OCR may stay low until June 2013 MPS

Reserve Bank governor Alan Bollard may use his swansong interest rate review this week to keep conditions unchanged as modest growth in the New Zealand economy is being offset by a tepid global outlook.

BUSINESSDESK: Reserve Bank governor Alan Bollard may use his swansong interest rate review this week to keep conditions unchanged as modest growth in the New Zealand economy is being offset by a tepid global outlook.

Dr Bollard will keep the official cash rate at 2.5%, according to a Reuters survey of 18 economists.

It will not move until June next year at the earliest, based on the median of expectations. The rate has not budged since March last year from the lowest since it was introduced in March 1999.

The monetary policy statement, Dr Bollard's last before handing over the job to former World Bank executive Graeme Wheeler.

That means economists may not try so hard to read the nuances of the statement, given that Mr Wheeler is likely to develop his own style and "language".

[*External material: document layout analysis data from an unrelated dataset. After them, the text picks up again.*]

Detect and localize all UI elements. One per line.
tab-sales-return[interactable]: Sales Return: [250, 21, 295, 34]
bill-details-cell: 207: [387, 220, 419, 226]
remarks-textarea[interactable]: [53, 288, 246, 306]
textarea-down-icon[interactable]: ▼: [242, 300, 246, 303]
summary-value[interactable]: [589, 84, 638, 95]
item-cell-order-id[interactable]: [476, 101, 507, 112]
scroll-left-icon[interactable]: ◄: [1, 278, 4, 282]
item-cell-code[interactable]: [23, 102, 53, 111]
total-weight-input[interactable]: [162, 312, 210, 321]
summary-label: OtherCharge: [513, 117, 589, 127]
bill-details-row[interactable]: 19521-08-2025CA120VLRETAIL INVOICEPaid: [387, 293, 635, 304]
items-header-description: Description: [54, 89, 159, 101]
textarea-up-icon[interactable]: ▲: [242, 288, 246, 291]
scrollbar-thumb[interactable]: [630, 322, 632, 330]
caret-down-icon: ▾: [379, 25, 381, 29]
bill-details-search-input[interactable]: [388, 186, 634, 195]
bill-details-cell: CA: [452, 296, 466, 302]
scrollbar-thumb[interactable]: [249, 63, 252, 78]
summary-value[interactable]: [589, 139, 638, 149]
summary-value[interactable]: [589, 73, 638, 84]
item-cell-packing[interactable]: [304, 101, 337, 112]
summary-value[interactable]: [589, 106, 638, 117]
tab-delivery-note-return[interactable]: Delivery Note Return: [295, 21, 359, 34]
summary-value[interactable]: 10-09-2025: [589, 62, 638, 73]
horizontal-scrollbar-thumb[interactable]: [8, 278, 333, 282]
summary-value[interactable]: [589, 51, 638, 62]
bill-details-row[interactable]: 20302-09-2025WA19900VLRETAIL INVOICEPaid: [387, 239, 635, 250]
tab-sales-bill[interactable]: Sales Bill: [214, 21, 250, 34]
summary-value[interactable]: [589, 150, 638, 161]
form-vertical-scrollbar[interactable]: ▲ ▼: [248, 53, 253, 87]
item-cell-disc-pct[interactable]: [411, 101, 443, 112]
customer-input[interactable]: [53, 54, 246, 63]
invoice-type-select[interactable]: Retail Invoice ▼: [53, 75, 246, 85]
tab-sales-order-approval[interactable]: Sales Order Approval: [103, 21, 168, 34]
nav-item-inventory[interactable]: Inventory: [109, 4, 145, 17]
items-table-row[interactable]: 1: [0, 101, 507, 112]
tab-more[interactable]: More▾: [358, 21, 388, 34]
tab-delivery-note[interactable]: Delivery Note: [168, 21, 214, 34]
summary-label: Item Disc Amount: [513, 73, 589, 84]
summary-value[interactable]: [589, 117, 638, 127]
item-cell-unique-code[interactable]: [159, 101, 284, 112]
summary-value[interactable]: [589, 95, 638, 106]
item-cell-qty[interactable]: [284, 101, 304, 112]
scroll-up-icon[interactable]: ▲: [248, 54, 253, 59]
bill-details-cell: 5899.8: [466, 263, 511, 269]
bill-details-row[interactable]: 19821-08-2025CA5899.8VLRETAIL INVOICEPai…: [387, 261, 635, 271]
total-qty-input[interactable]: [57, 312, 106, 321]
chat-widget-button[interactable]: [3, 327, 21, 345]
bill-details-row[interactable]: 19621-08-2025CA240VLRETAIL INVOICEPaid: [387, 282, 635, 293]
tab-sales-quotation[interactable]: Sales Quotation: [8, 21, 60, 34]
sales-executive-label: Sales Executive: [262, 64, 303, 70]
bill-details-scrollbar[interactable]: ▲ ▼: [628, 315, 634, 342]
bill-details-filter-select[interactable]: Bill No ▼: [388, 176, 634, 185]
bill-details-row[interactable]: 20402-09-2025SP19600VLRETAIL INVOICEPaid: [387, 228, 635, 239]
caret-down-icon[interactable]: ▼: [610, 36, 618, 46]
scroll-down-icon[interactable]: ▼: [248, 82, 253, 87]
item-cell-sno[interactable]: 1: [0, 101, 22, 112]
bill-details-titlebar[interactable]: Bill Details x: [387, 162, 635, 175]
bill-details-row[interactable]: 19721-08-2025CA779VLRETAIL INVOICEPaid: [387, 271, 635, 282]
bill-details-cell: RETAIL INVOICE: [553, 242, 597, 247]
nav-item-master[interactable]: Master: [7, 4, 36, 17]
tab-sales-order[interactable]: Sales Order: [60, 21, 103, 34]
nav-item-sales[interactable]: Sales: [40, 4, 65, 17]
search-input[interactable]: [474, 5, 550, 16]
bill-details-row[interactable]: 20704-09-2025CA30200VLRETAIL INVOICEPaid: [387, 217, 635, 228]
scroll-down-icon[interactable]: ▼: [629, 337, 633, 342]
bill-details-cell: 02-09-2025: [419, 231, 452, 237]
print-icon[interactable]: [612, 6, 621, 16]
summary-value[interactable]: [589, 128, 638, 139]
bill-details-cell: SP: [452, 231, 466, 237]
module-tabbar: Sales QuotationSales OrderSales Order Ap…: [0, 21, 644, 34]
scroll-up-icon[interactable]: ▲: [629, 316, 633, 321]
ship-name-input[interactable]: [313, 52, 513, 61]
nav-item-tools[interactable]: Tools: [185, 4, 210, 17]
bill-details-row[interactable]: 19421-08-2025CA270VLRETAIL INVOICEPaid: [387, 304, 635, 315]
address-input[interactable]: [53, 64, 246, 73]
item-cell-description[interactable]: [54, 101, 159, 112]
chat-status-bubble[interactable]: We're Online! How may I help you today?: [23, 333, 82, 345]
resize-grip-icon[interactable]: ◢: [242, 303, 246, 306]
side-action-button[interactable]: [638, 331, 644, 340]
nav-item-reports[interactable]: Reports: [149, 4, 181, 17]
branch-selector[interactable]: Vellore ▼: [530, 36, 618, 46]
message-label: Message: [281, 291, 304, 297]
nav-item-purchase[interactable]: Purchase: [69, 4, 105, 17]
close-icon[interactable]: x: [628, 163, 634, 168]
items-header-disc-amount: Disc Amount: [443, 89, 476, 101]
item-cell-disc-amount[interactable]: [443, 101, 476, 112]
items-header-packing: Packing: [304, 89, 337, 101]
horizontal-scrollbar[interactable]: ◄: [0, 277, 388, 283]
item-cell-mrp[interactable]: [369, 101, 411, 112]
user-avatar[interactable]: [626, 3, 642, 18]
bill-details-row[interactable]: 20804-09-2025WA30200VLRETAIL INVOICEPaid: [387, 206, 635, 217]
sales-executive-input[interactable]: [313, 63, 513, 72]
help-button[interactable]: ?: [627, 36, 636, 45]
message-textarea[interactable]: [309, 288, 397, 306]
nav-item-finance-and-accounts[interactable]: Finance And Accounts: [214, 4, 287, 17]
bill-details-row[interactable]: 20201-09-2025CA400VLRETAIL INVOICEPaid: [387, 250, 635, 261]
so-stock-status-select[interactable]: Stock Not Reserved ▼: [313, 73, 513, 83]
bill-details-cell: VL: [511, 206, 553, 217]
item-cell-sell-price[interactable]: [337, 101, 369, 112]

"For all we know ... Wheeler may have a markedly different view on where monetary policy should be heading," says Dominick Stephens, chief economist at Westpac Banking Corp.

"The soon-to-be-signed Policy Targets Agreement could provide some early clues on this matter, but more likely it will take a few months in the hot seat before any differences become apparent."

The MPS on Thursday comes seven days before economic growth figures for the second quarter, which may show gross domestic product slowed from the first quarter's 1.1% pace. Economists at UBS New Zealand are forecasting a 0.5% expansion in the latest quarter.

"We expect the message to be that the domestic economy is on track to 'grow modestly' but that a 'poor' external outlook means that it remains appropriate for the OCR to be held at 2.5%," says Robin Clements, economist at UBS.

Annual inflation is sitting at the bottom of the central bank's 1% to 3% target range and some economists say it may have slowed further in the third quarter. At the same time, the New Zealand dollar has remained stubbornly high.

On a trade-weighted basis it hasn't been below 70 since early June, at the time of the central bank's last MPS, and was recently at 72.55, above the 69.20 average the bank forecast back then for the third quarter.

There are arguably enough forces afoot to keep the kiwi relatively strong against the greenback and the euro, with US and European central banks preparing to provide more stimulus while keeping interest rates low.

The kiwi could also gain against the Australian dollar as talk revives that the RBA would be willing to cut rates again.

"The prospect of further policy easing in Australia could see the NZD drift higher against the AUD, with weakness in this cross rate, up to now, being a saving grace for some exporters given the strength seen against other currencies," says Darren Gibbs, chief executive at Deutsche Bank.

He expects this week's MPS will adjust higher the track for the TWI while keeping the forecast track of the 90-day bank bills unchanged at 2.7% until the second quarter next year, when it is seen rising to 2.9%.

Figures last week showed Australia's economy grew 0.5% in the second quarter, just below the 0.6% expected by economists and down from the first quarter's 1.4% pace.

China's economy grew at a year-on-year pace of 7.6% in the second quarter, the slowest in three years.

While the outlook for Europe may have improved since the June MPS, that "has been offset by growing concerns about China and the possible knock-on effects to Australia – New Zealand's top two trading partners," Westpac's Stephens says.